- Website
- www.kia.gov.tw/EN/TRANS.html ↗
- Address
- No. 2, Jhongshan 4th Rd., Xiaogang District, Kaohsiung City, 812, Taiwan
P1 sits by the main terminal, and the airport barely talks about it
P1 Car Park at Kaohsiung International Airport (KHH) is signed on-site as short-term parking beside the main terminal complex that serves Terminals D and I. Official info online lumps all KHH parking together, so you won’t see much about “P1” on the airport website or in reviews, but the on-ground signage clearly marks the P1 area near the front of the terminal buildings.
This is a short-term car park, so think drop-offs, same-day trips, or at most a quick overnight, not week-long storage. At KHH, most travellers report using parking for domestic hops from Terminal D or regional flights from Terminal I, typically under 24–48 hours. If you’re leaving the car longer than two days, you’re usually better off checking local long‑stay lots around Xiaogang District rather than relying on a short‑term zone like P1.

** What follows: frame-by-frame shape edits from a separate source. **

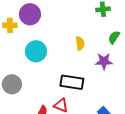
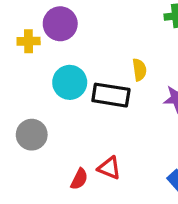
black rectangle: (72, 82) -> (111, 95), moved

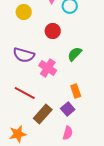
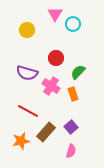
red circle: (53, 31) -> (56, 58), moved
orange rectangle: (76, 91) -> (73, 94), moved
orange star: (18, 134) -> (21, 141), moved

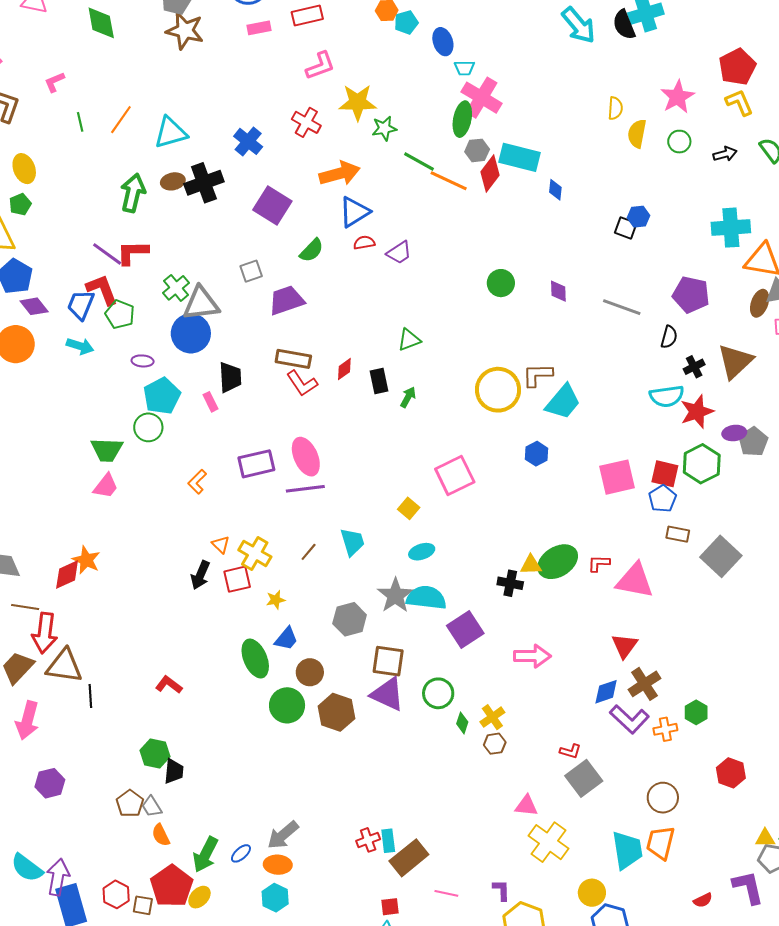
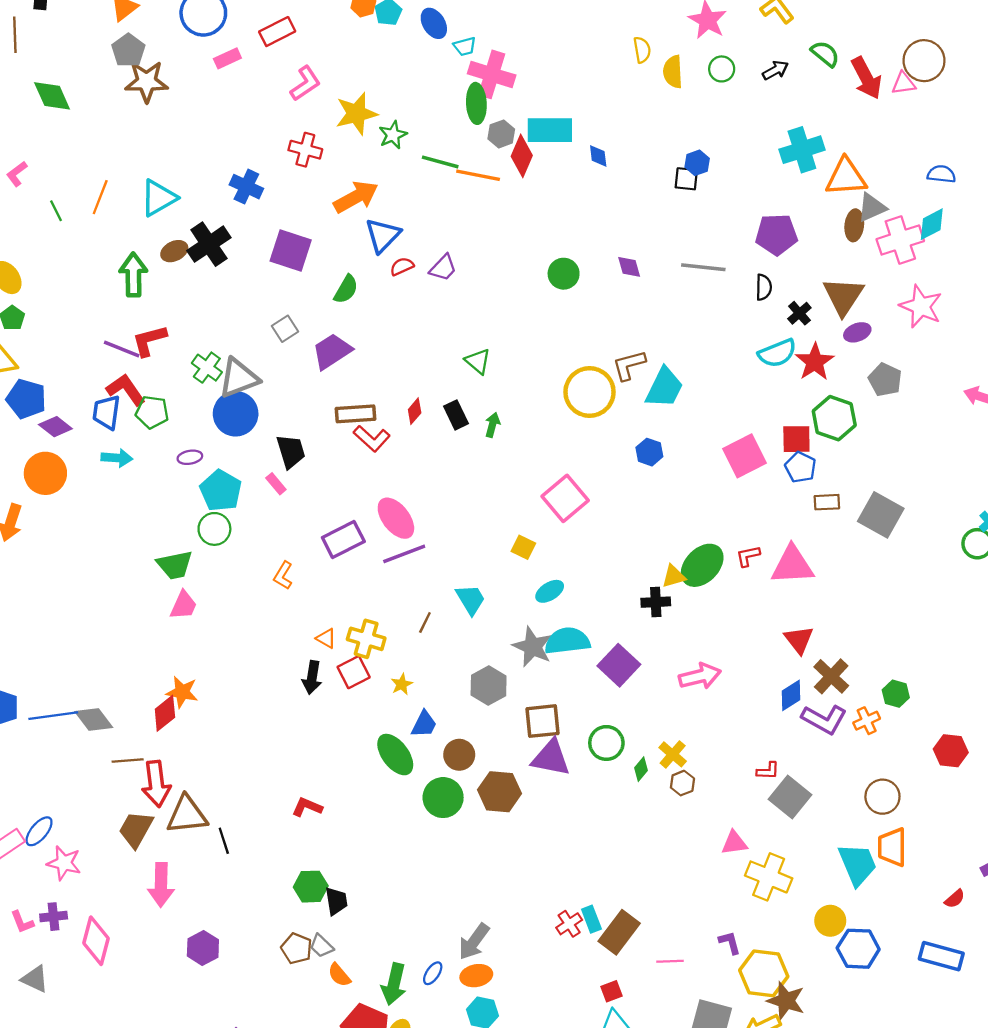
green triangle: (409, 340) -> (478, 361), turned -45
purple ellipse: (734, 433) -> (857, 332), moved
green diamond: (462, 723) -> (641, 769), turned 35

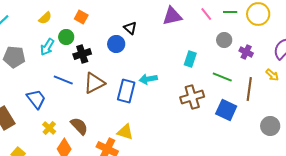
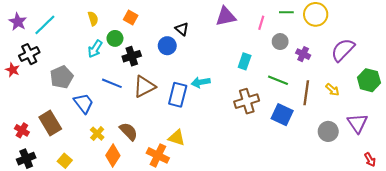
pink line: (206, 14) -> (261, 23), moved, turned 56
yellow semicircle: (45, 18) -> (93, 19), turned -64
gray pentagon: (14, 57) -> (62, 77), moved, turned -30
yellow arrow: (272, 75) -> (332, 90), moved

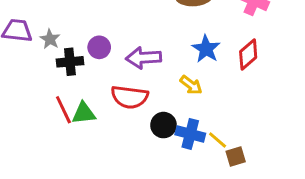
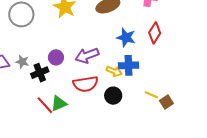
yellow arrow: (191, 85) -> (114, 71), moved
blue cross: (190, 134) -> (129, 65), moved

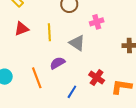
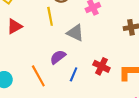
yellow line: (49, 32) -> (50, 16), moved
blue line: (72, 92) -> (74, 74), moved

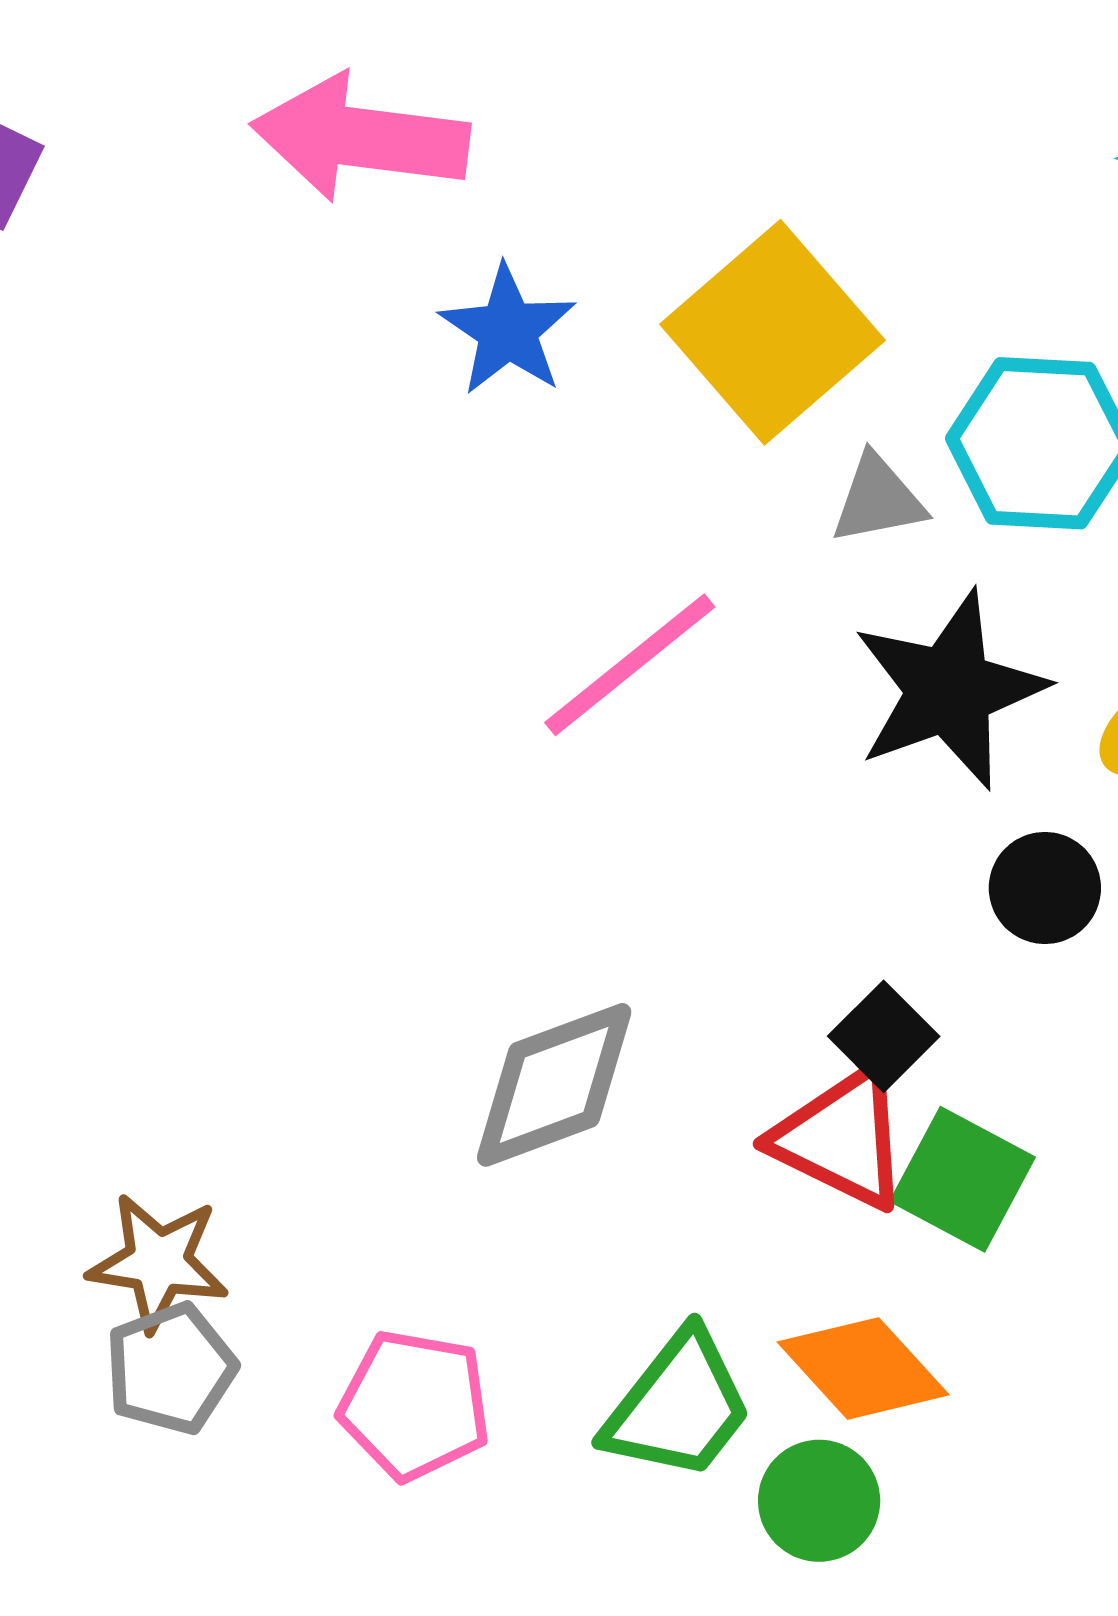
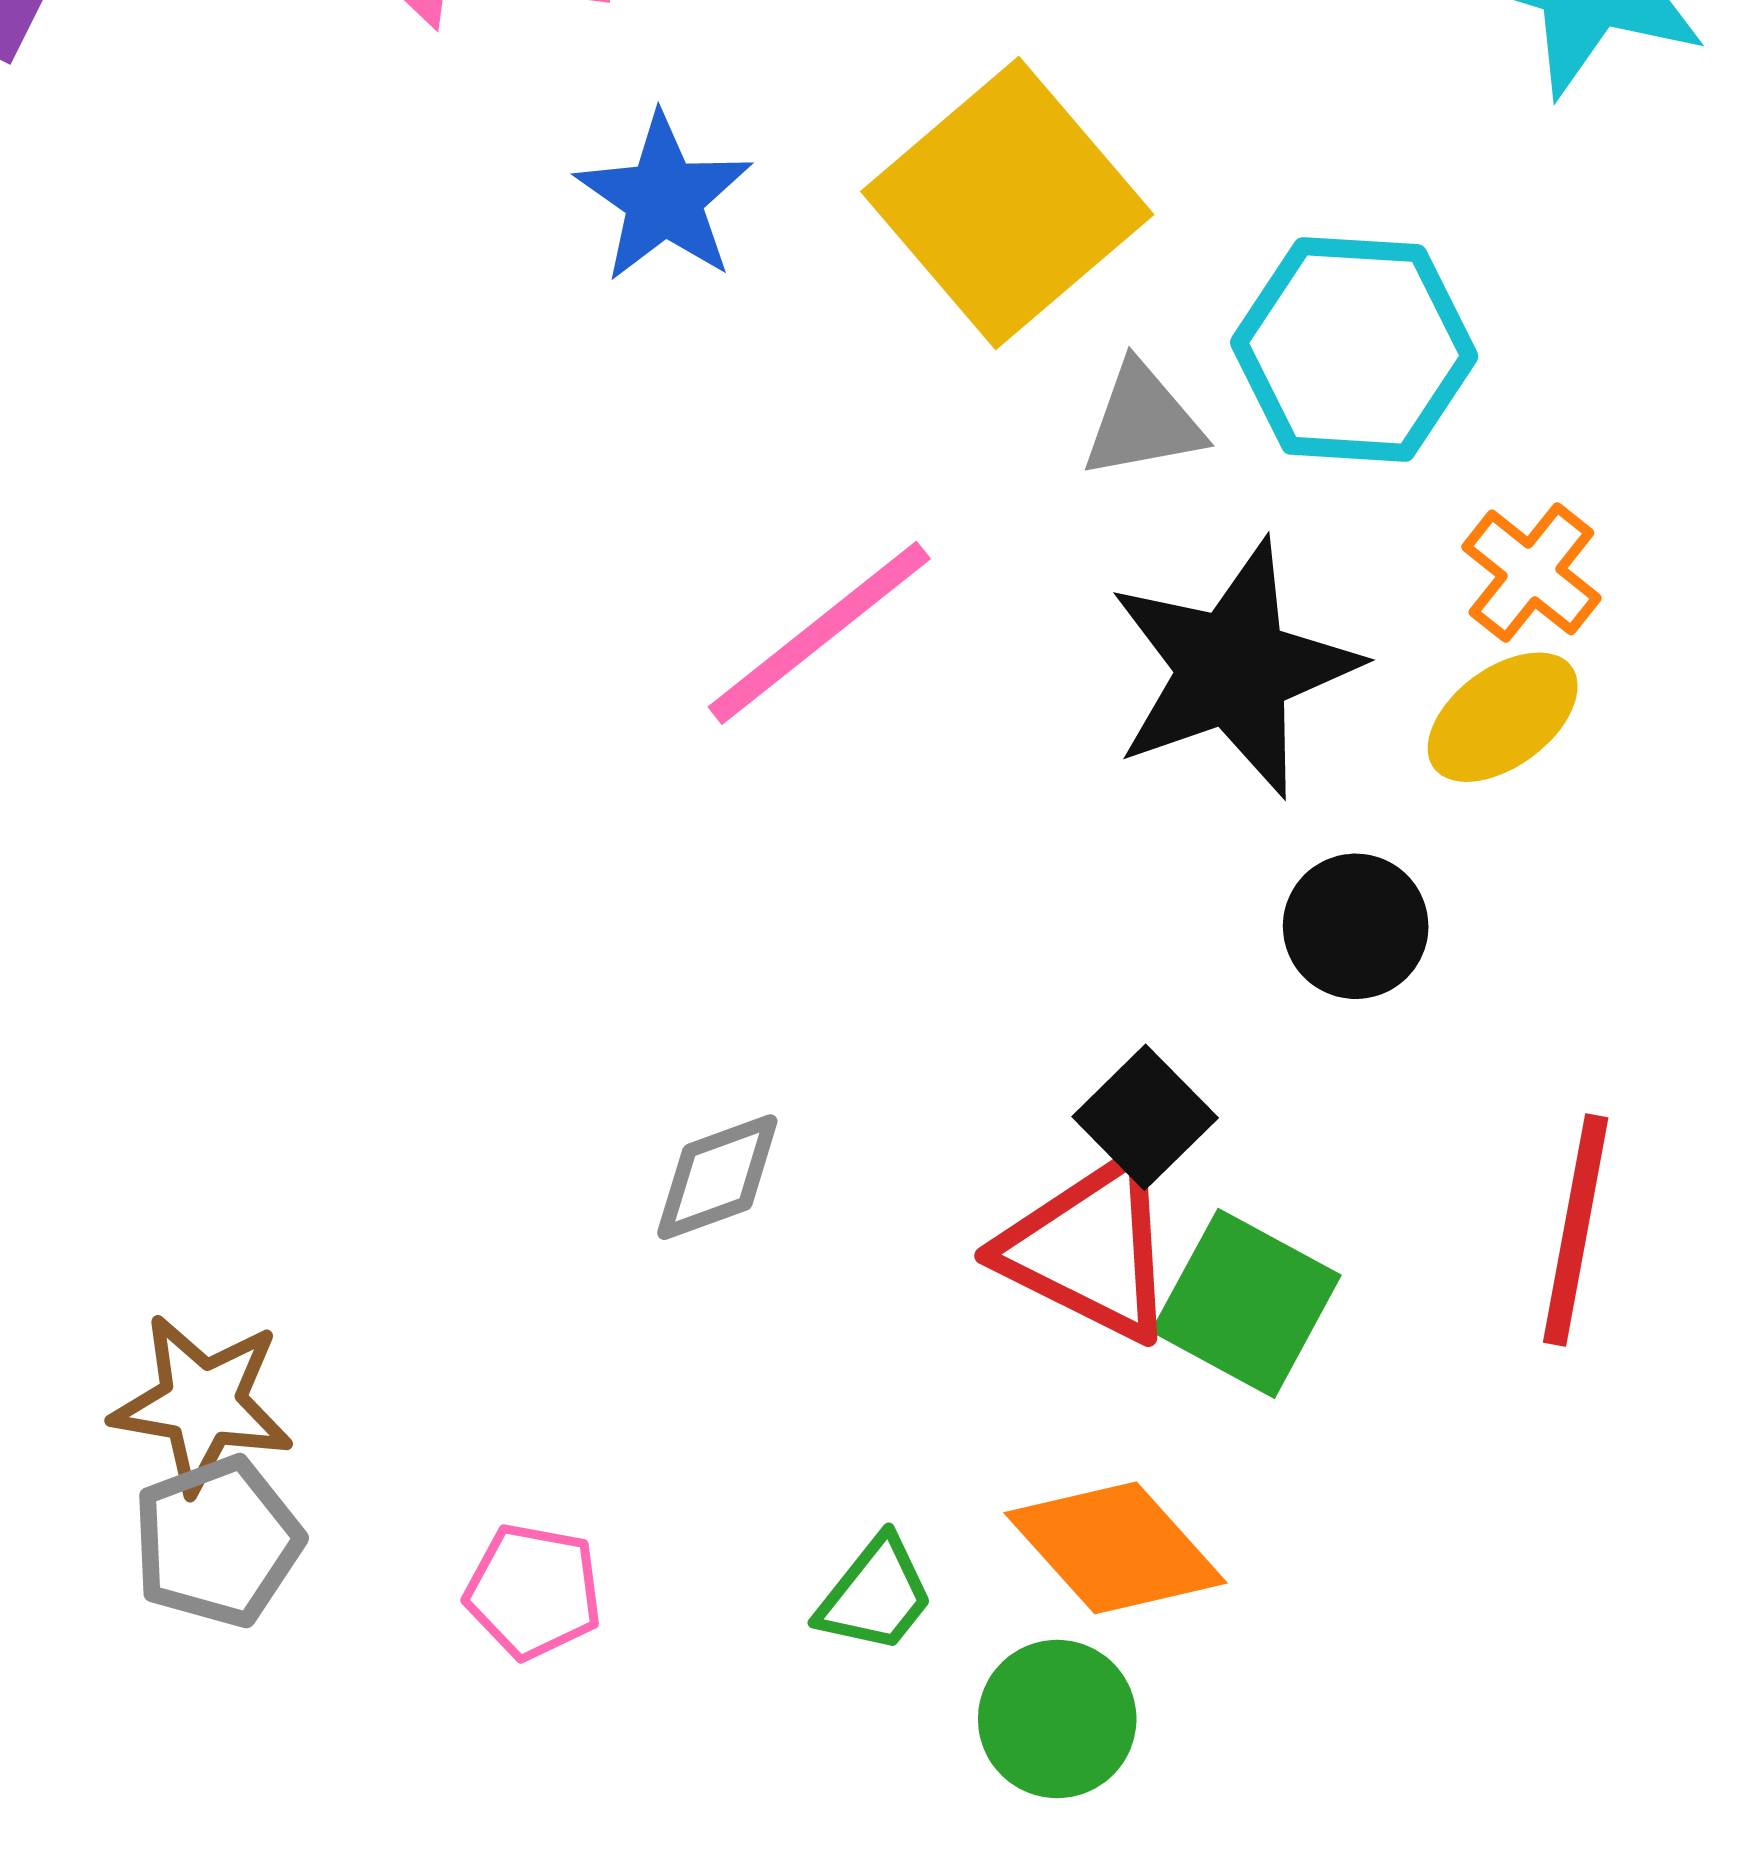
gray diamond: (554, 1085) -> (717, 1177), size x0.6
pink pentagon: (415, 1405) -> (533, 1591), size x0.7
green trapezoid: (678, 1406) -> (875, 1595), size x0.6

Because the airport doesn’t publish a P1-only rate card, expect pricing in line with standard KHH short-stay charges, which are usually calculated per hour with a daily cap. Local drivers on Taiwanese forums often mention that parking for a typical half‑day airport run costs roughly what you’d pay for a 20–30 minute city taxi ride into central Kaohsiung, so the math only starts to hurt on multi‑day trips.
P1 sits within a quick walk of departures for both D and I, so you’re typically curbside in under 5 minutes from your space, even if you need to cross a lane or two of traffic. Elevators and walkways connect the parking and terminal levels, and signage at KHH is bilingual (Chinese and English), which helps if you’re arriving by rental car and heading straight to international check‑in at Terminal I.
There’s no solid crowd-sourced intel on peak-time crunch specifically for P1, but Kaohsiung departures tend to spike around morning and late‑evening bank times, roughly 07:00–09:00 and 19:00–22:00. If you’re targeting those windows, build a 15-minute buffer to loop once through the P1 lanes, find a space that isn’t jammed against a pillar, and still walk in without sprinting to security.
Tip: If you’re dropping someone at Terminal I and staying under 1–2 hours, park in P1 instead of stopping on the departures road; it’s usually faster than dealing with curbside congestion and you avoid getting pushed along by traffic marshals.